After five weeks of the impasse, the Trump Administration finally announced a tentative truce, with Congressional leaders agreeing to kick-start talks and impose a three-week deadline to find common ground. But, with more than a week gone since the shutdown ended and no indications of successful developments from the discussions, employees of the federal government could be staring at another shutdown later this month.
Following are some of the key highlights of the breakdown of the government machinery during the temporary shutdown:
- More than 400,000 employees in jobs deemed critical reported to duty but were not paid salaries.
- Close to 400,000 workers from non-critical areas were sent home on unpaid leave, with 50,000 recalled later and asked to work without pay.
- Congress passed a bill on January 11 to reimburse lost wages to federal exempt employees after the shutdown ended. However, the bill exempted contract workers from being compensated during the shutdown period.
- Economic announcements from the Bureau of Economic Analysis (BEA) were deferred after 87 percent of employees from the Department of Commerce were asked not to report to work.
- About 83 percent of the workforce of the Department of the Treasury were sent home, although about half of them were recalled later.
- Investment and hiring decisions were put off by private firms unable to obtain federal licences, certifications and loans.
- Delays in rental assistance were experienced by the disabled and elderly on account of shortages in the workforce of the Department of Housing and Urban Development (HUD).
The impact of the 35-day partial shutdown is estimated to have cost the country billions of dollars as both financial and economic activity came to a standstill, and market analysts expect that a large part of the cost may not be recoverable, especially by private-sector entities that largely cater to federal workers. Consumer spending was the major casualty after around 800,000 federal employees and close to four million contractors were sent on leave or forced to work without pay during the shutdown, even as government agencies ran out of money to fund the unemployed. Businesses and consumer loans were put on hold, private companies deferred going public, and tax refunds were stuck in the pipeline—in spite of the Treasury Department announcing that about half of its personnel from the more than 87,000-strong workforce were asked to return during the hectic tax-filing season.

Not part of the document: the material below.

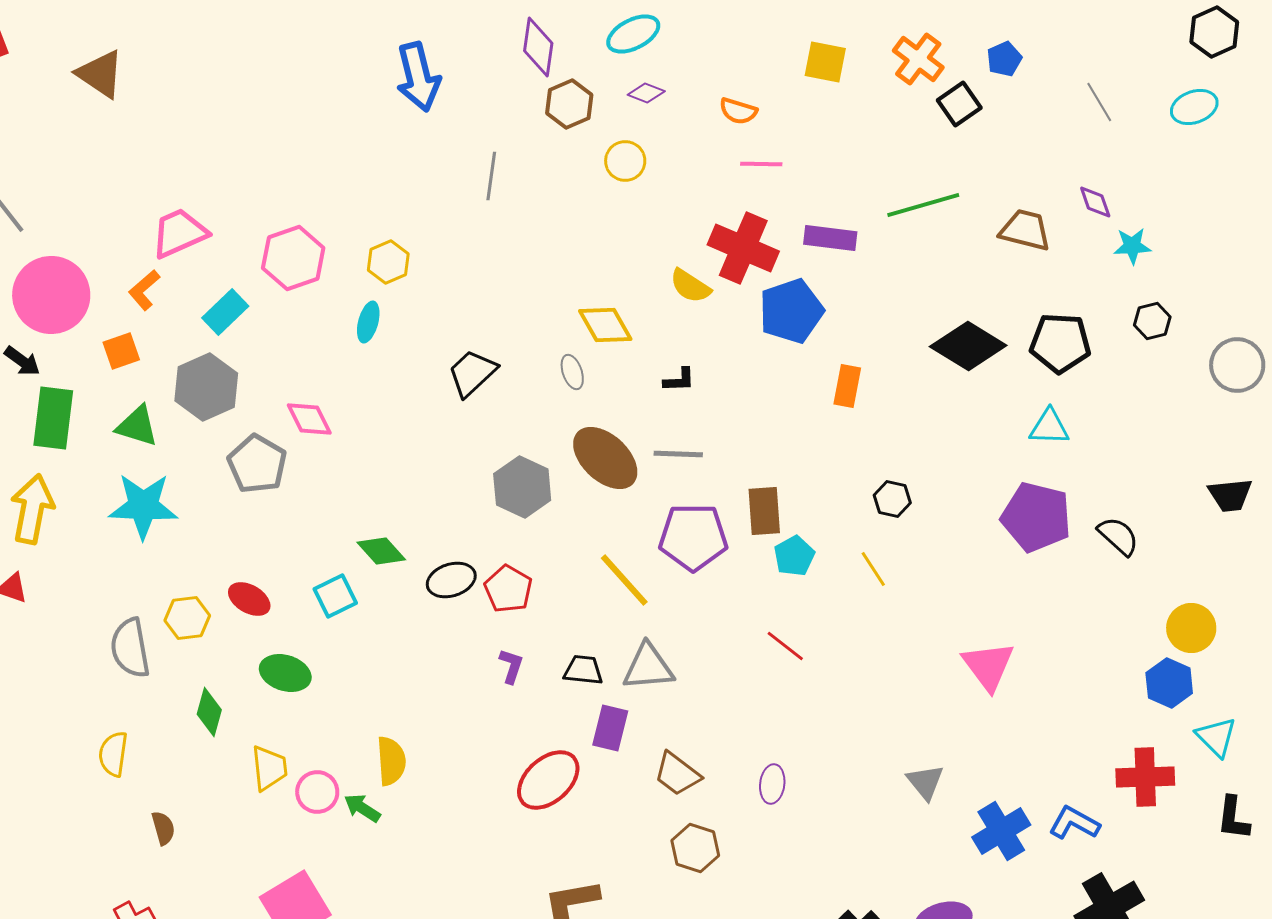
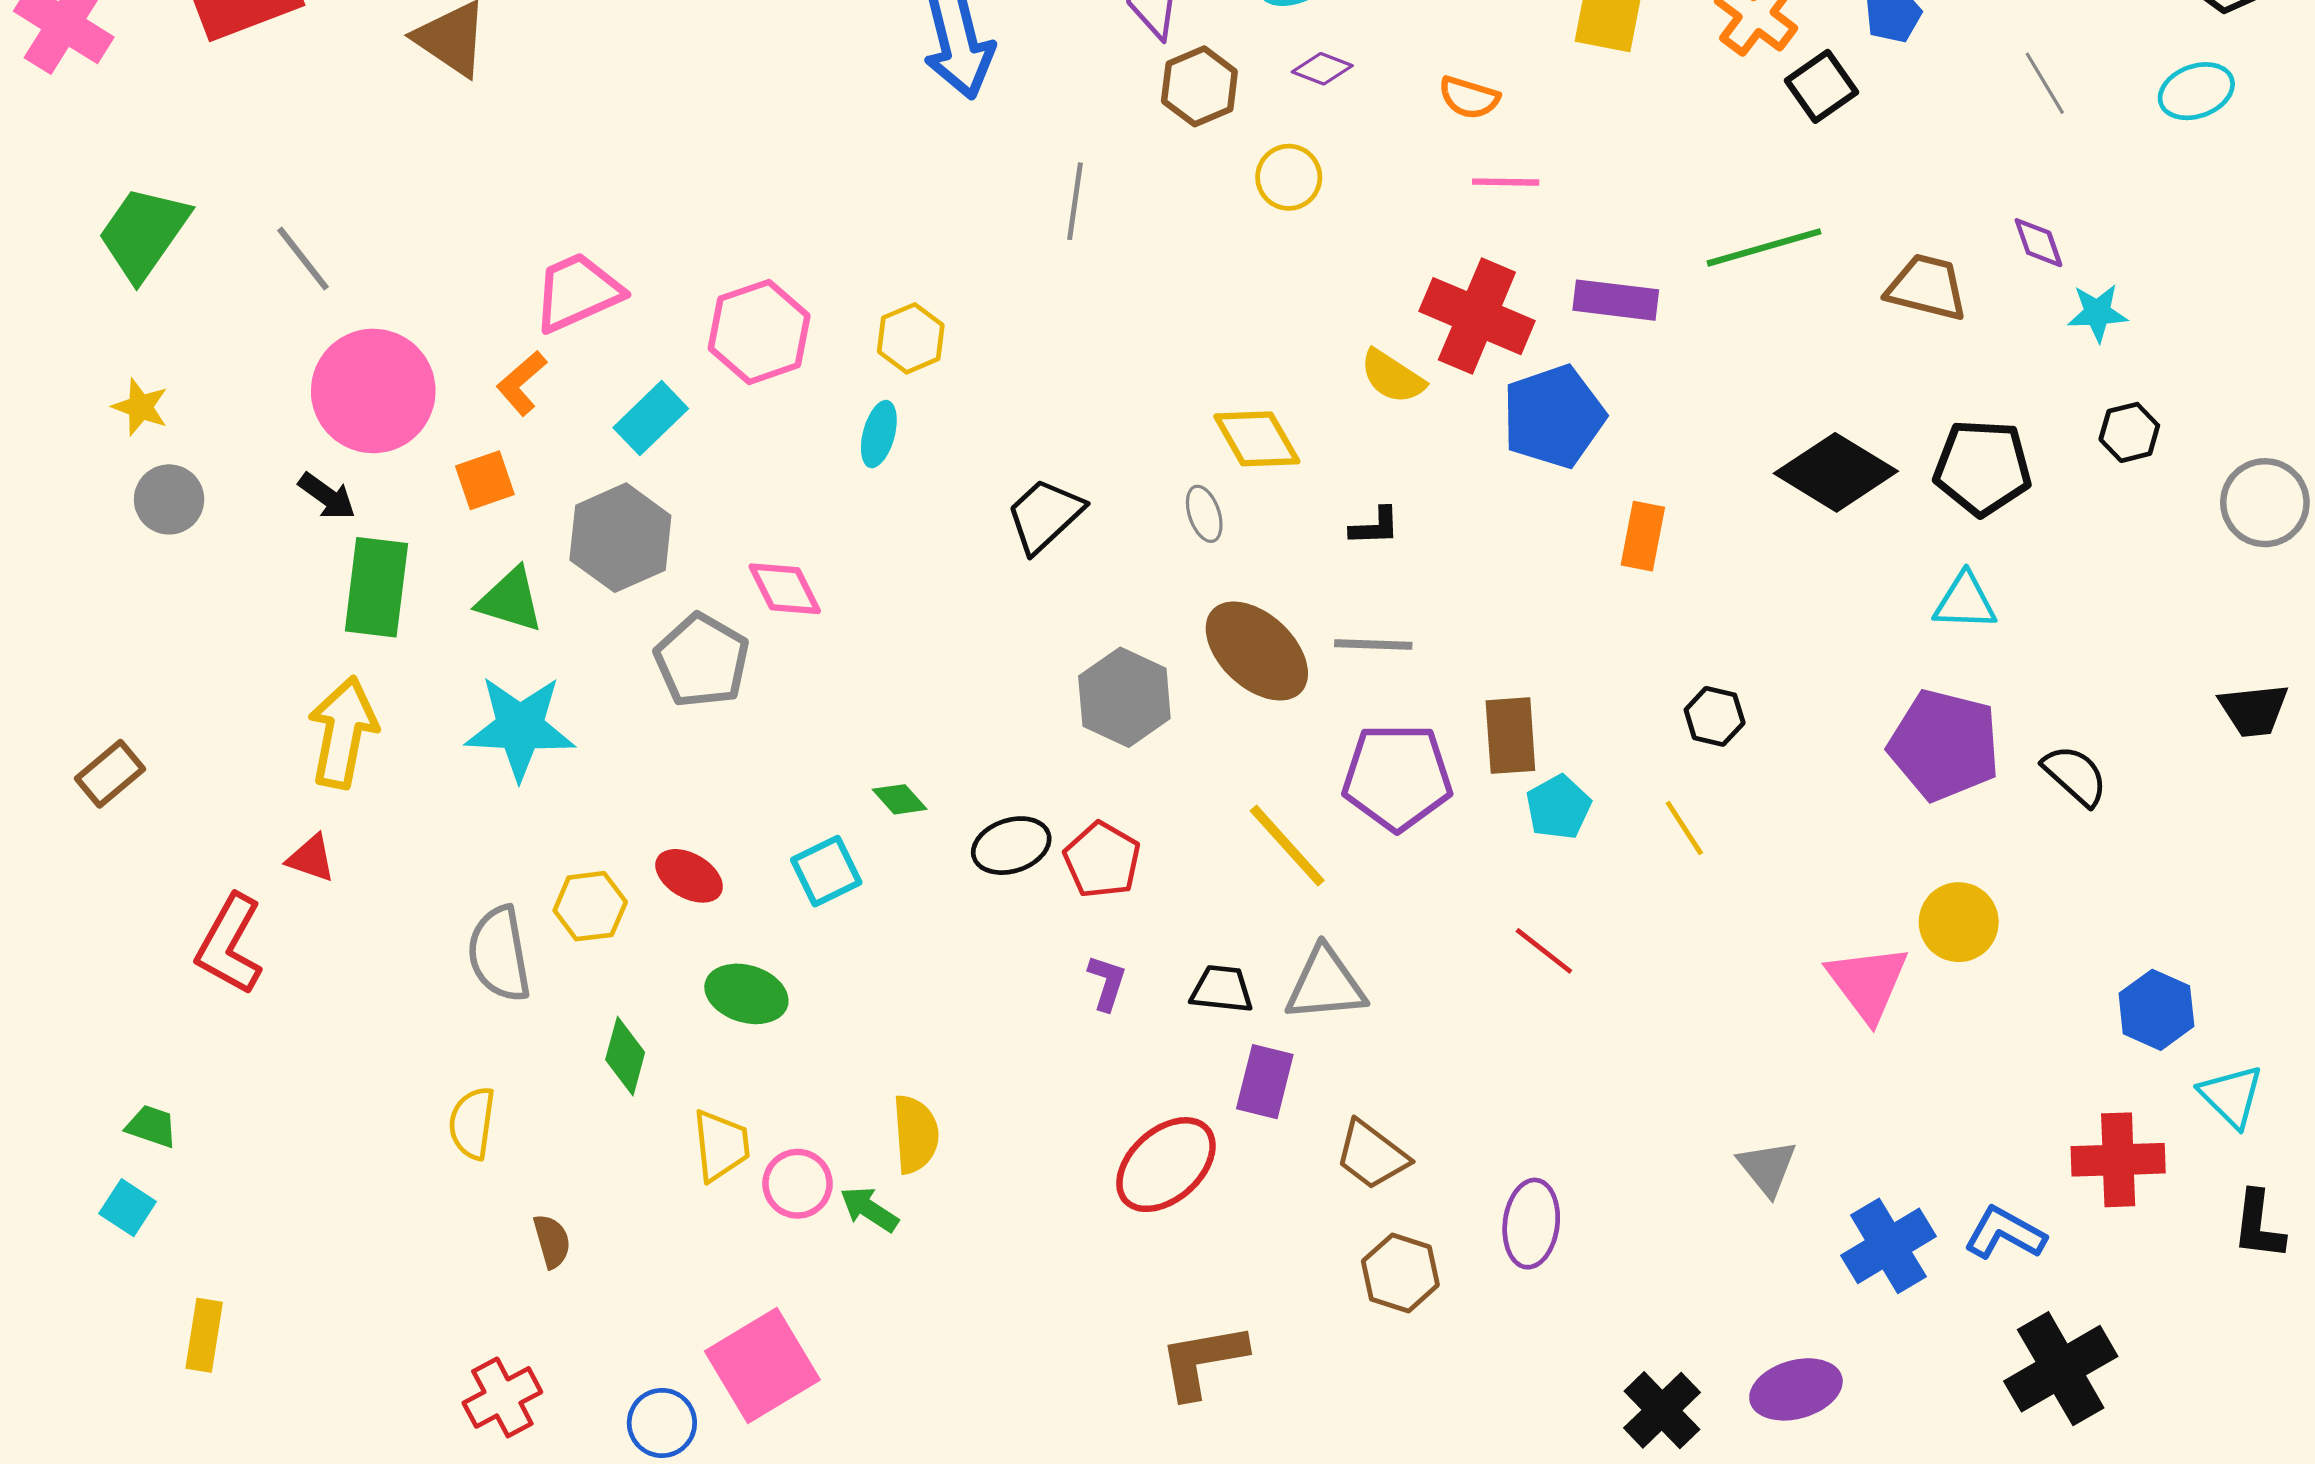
green diamond: (381, 551) -> (900, 799), size x0.7
yellow circle: (1191, 628) -> (1959, 922), moved
purple ellipse: (772, 784) -> (1531, 1224), moved, size x1.4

Analysts also project that the shutdown will have a negative impact on the fourth-quarter 2018 and the first-quarter 2019 GDP (gross domestic product) numbers after the U.S. Bureau of Economic Analysis reported slower than expected 3.4-percent growth in the third quarter. According to the Congressional Budget Office (CBO), the partial shutdown is said to have cut the country’s real or inflation-adjusted GDP growth by $3 billion in fourth-quarter 2018 and $8 billion in January of this year, thereby reducing fourth-quarter 2018 GDP growth by 0.1 and first-quarter 2019 growth by 0.2 percentage points respectively. The CBO also estimates delays in federal discretionary spending related to compensation, purchases of goods and services, and federal services to the tune of $18 billion.
With the US Government back in business, the secondary effects that were beginning to take a toll on the economy are on the backburner. But, with President Trump hinting that there is less than a 50-percent chance of an agreement in Congress and the funds for federal employees expected to last only until the end of the three-week period, the likelihood of another federal shutdown looms large.